* _Directions_
Excluding all pictures, please output the listing exactly.

* _Data in this exercise_
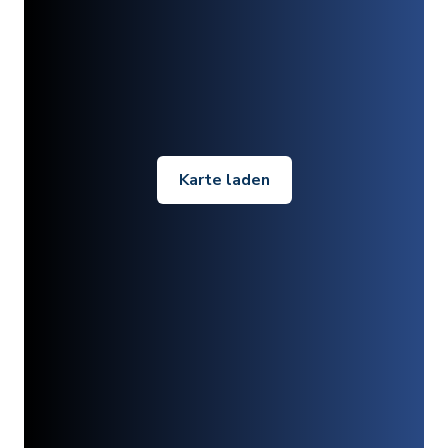
Karte laden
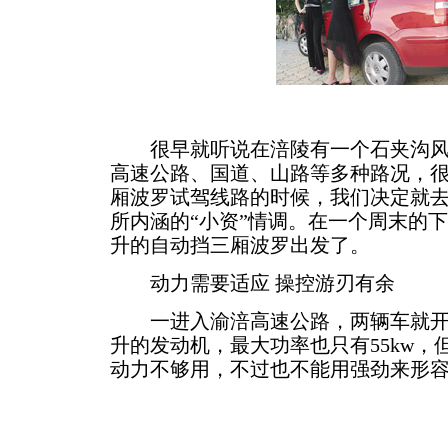
很早就听说在涪陵有一个石夹沟风
高速公路、国道、山路等多种路况，
厢波罗试驾线路的时候，我们决定就
所内涵的“小资”情调。在一个周末的下
升的自动挡三厢波罗出发了。
动力需要适应 操控游刃有余
一进入渝涪高速公路，两辆车就开始
升的发动机，最大功率也只有55kw，
动力不够用，不过也不能用强劲来形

* _Written answer_
Karte laden
很早就听说在涪陵有一个石夹沟风
高速公路、国道、山路等多种路况，
厢波罗试驾线路的时候，我们决定就
所内涵的“小资”情调。在一个周末的下
升的自动挡三厢波罗出发了。
动力需要适应 操控游刃有余
一进入渝涪高速公路，两辆车就开始
升的发动机，最大功率也只有55kw，
动力不够用，不过也不能用强劲来形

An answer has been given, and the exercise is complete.